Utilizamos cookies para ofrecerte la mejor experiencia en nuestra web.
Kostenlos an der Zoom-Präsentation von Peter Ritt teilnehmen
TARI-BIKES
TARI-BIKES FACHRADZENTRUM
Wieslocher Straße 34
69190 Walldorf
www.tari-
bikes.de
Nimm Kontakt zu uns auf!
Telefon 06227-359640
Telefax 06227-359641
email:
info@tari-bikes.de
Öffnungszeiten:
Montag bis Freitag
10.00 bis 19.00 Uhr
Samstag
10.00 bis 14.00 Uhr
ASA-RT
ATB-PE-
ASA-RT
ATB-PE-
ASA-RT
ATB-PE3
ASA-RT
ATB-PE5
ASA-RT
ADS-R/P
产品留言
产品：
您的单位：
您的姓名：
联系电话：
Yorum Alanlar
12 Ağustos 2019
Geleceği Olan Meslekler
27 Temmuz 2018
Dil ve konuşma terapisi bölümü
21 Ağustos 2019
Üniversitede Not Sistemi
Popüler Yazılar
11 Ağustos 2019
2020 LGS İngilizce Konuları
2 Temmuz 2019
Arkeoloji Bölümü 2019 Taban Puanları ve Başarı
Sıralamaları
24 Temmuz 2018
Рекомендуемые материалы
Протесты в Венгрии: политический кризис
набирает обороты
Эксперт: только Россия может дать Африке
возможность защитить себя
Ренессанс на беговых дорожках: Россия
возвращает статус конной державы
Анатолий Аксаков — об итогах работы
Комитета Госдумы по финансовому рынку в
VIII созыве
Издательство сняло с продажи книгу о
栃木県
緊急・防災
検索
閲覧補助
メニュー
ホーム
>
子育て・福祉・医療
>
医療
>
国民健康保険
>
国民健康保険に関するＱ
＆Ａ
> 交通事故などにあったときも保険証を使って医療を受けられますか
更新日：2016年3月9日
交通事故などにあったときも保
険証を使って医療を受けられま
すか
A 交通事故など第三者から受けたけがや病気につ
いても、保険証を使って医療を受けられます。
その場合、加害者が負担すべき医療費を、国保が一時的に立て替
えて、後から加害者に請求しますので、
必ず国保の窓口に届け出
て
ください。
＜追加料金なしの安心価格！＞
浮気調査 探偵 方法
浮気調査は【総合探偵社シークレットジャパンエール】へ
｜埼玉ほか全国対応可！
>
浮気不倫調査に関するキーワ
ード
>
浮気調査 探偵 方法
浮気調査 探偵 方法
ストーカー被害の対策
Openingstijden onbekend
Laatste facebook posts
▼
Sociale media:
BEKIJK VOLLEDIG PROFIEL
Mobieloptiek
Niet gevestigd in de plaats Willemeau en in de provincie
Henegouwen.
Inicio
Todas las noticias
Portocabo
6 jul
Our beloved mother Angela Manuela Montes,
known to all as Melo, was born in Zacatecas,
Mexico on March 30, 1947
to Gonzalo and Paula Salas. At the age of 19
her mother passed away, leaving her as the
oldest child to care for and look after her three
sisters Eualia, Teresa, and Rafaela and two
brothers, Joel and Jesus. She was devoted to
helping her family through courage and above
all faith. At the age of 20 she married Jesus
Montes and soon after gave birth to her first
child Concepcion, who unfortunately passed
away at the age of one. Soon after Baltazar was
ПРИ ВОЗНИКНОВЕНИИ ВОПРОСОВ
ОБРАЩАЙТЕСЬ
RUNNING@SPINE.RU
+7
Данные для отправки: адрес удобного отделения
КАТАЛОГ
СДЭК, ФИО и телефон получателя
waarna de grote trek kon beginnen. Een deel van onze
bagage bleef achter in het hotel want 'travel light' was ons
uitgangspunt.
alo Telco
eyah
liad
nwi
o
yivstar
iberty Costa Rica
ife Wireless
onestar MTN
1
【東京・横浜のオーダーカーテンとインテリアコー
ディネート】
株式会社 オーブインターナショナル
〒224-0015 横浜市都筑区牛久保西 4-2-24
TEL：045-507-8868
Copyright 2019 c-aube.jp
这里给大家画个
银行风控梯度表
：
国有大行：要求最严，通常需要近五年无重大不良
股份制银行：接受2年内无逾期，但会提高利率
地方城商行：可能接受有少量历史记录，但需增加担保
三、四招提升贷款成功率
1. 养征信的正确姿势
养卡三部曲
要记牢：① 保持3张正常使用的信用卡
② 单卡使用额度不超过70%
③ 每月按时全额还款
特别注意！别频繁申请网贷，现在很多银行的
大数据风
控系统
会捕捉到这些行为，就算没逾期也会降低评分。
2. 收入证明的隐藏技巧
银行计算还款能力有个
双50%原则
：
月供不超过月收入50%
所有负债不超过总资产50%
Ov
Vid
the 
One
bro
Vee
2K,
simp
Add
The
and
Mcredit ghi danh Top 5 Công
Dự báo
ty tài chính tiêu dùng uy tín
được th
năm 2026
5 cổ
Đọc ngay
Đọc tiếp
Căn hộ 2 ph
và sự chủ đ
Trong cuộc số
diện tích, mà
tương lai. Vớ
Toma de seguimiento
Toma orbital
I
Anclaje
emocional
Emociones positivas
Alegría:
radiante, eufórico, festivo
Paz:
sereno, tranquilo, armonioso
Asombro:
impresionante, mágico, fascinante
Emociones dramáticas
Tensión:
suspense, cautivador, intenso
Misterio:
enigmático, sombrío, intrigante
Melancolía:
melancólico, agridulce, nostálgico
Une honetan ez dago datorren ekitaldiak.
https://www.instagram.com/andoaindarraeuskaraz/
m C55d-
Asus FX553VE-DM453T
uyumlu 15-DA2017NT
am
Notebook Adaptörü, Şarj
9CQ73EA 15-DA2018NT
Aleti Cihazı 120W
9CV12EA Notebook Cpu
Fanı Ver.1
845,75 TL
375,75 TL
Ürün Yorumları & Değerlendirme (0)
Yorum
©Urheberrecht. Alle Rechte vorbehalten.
━━━━━━
**To do**
Scan the material for the string "Notebook". Copy each line where it appears.

**Written solution**
Notebook Adaptörü, Şarj
9CV12EA Notebook Cpu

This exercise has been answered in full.